Chapter 9: Chapter 9

SoulbondWords: 19264

Chapter Nine

The title hovered in the air—soft white letters against a dark backdrop.

📖 The Obedience Manuscript

Author: Ennet Vahr

Classification: Soul Magic → Experimental Rituals → Restricted

Status: Original copy sealed

Summary:

An obscure and incomplete record detailing a series of unsanctioned soulbond ritual experiments. The author references a prior anomaly and attempts to replicate its effects through undocumented methods. Purpose unclear. Final entries are fragmented. Use with caution.

Emily leaned in as the Threadkeep’s text shimmered faintly.

“That doesn’t sound ominous at all,” she muttered.

Caelan didn’t reply immediately. His pale eyes studied the summary, unblinking.

“Krockry,” he said, still watching the text. “Leave us.”

The librarian hesitated—but only for a breath—then bowed and left the room without another word.

Silence settled around them again.

Caelan spoke without looking away from the projection. “So far this is the only soulbound book we can’t open.”

Emily’s eyes flicked back to the plain brown volume on the table between them.

“‘Soulbond ritual experiments,’” she repeated, frowning. “What does that even mean?”

“I’m not sure,” Caelan said. “Not yet.”

He closed the Threadkeep interface with a flick of his hand. The air shimmered, then stilled.

“We’re done for today, you should go to bed” he said. “I’m going to hang on to the book. See if I can get it open.”

Emily didn’t argue. She felt the exhaustion sink into her limbs the moment the Threadkeep vanished.

“Okay,” she said softly, pushing back from the table.

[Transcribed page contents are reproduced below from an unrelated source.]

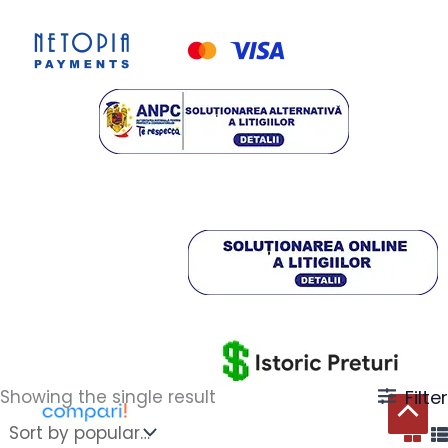
Showing the single result
Filter
Scroll
to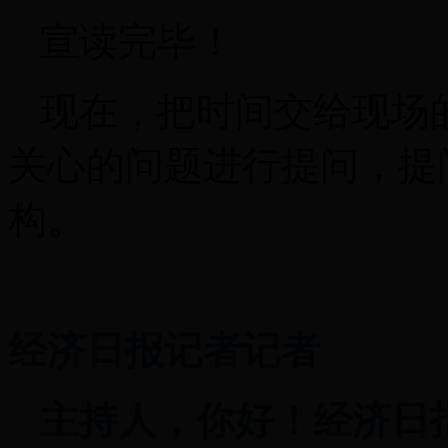
宣读完毕！
现在，把时间交给现场
关心的问题进行提问，提
构。
经济日报记者记者
主持人，你好！经济日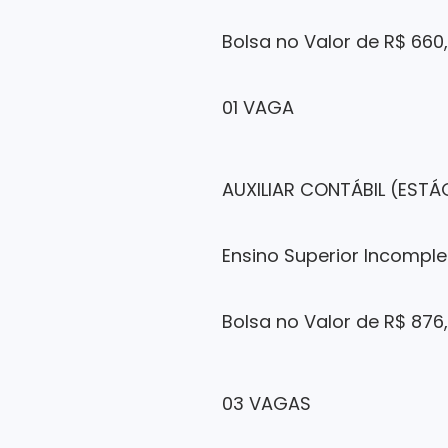
Bolsa no Valor de R$ 660
01 VAGA
AUXILIAR CONTÁBIL (ESTÁ
Ensino Superior Incomple
Bolsa no Valor de R$ 876
03 VAGAS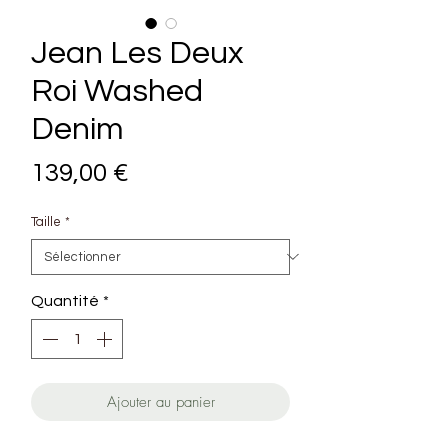
Jean Les Deux
Roi Washed
Denim
Prix
139,00 €
Taille
*
Quantité
*
Ajouter au panier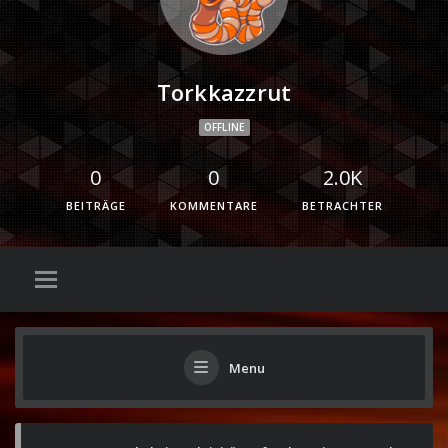
Torkkazzrut
OFFLINE
0
0
2.0K
BEITRÄGE
KOMMENTARE
BETRACHTER
Menu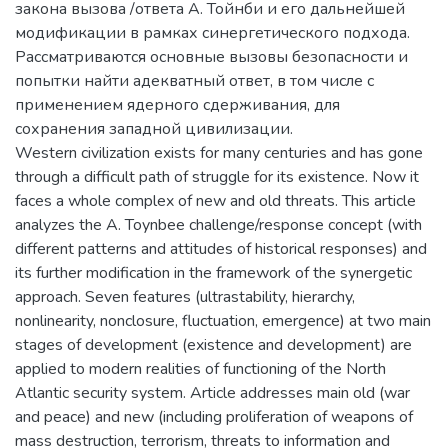
закона вызова /ответа А. Тойнби и его дальнейшей
модификации в рамках синергетического подхода.
Рассматриваются основные вызовы безопасности и
попытки найти адекватный ответ, в том числе с
применением ядерного сдерживания, для
сохранения западной цивилизации.
Western civilization exists for many centuries and has gone
through a difficult path of struggle for its existence. Now it
faces a whole complex of new and old threats. This article
analyzes the A. Toynbee challenge/response concept (with
different patterns and attitudes of historical responses) and
its further modification in the framework of the synergetic
approach. Seven features (ultrastability, hierarchy,
nonlinearity, nonclosure, fluctuation, emergence) at two main
stages of development (existence and development) are
applied to modern realities of functioning of the North
Atlantic security system. Article addresses main old (war
and peace) and new (including proliferation of weapons of
mass destruction, terrorism, threats to information and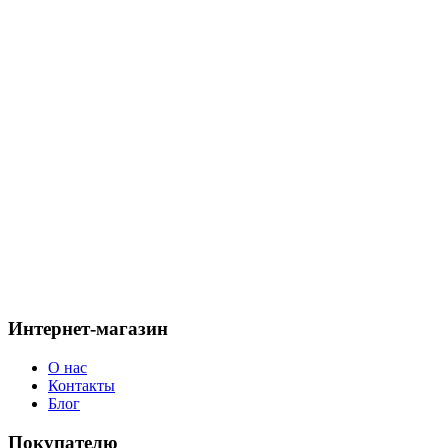
Поздравляем с 8 марта
06.03.2021
673
Бесплатная доставка к 8 марта
27.02.2022
1014
Выбираем головной убор в подарок
23.08.2024
564
Весенний головной убор: стиль, комфорт и защита от
капризов погоды
27.03.2026
273
Интернет-магазин
О нас
Контакты
Блог
Покупателю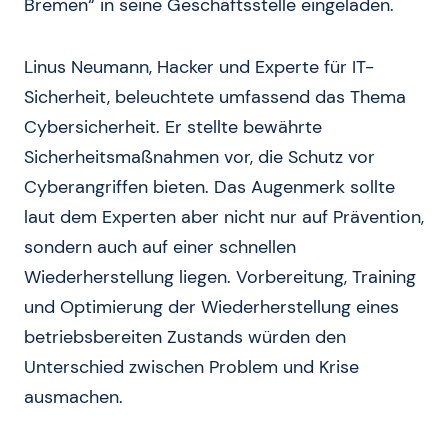
Bremen“ in seine Geschäftsstelle eingeladen.
Linus Neumann, Hacker und Experte für IT-
Sicherheit, beleuchtete umfassend das Thema
Cybersicherheit. Er stellte bewährte
Sicherheitsmaßnahmen vor, die Schutz vor
Cyberangriffen bieten. Das Augenmerk sollte
laut dem Experten aber nicht nur auf Prävention,
sondern auch auf einer schnellen
Wiederherstellung liegen. Vorbereitung, Training
und Optimierung der Wiederherstellung eines
betriebsbereiten Zustands würden den
Unterschied zwischen Problem und Krise
ausmachen.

She made it halfway to the exit before she paused and turned.

“Caelan?”

He looked up from the book in his hands, one brow slightly raised.

“…Can you walk me?”

For a moment, he didn’t answer. Then he nodded once.

“Okay.”

He tucked the sealed book under one arm and followed her toward the open archway.

They stepped through the archway into the main library chamber. The chandelier’s flickering white lights had dimmed slightly, casting long shadows across the domed ceiling.

At the threshold, two guards stood waiting.

Caelan didn’t break stride.

“You’re dismissed.”

The guards bowed and turned without a word, vanishing down one of the side corridors.

Now it was just the two of them.

Their footsteps echoed in the silence as they walked through the great hall, past rows of ancient tomes and slumbering scrolls. Emily walked beside him, her hands tucked in her sleeves, eyes forward—but her thoughts lingered elsewhere.

“Have you talked to little Tess at all?” she asked, turning her head just slightly toward him.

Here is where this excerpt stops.